--- START ---

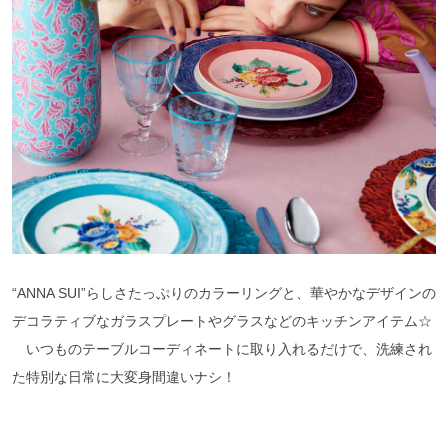
“ANNA SUI”らしさたっぷりのカラーリングと、華やかなデザインの
デコラティブなガラスプレートやグラスなどのキッチンアイテム☆
いつものテーブルコーディネートに取り入れるだけで、洗練され
た特別な日常に大変身間違いナシ！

--- END ---

## Directions
Write the listing out in full, exactly; no images.

## Result of this exercise
“ANNA SUI”らしさたっぷりのカラーリングと、華やかなデザインの
デコラティブなガラスプレートやグラスなどのキッチンアイテム☆
いつものテーブルコーディネートに取り入れるだけで、洗練され
た特別な日常に大変身間違いナシ！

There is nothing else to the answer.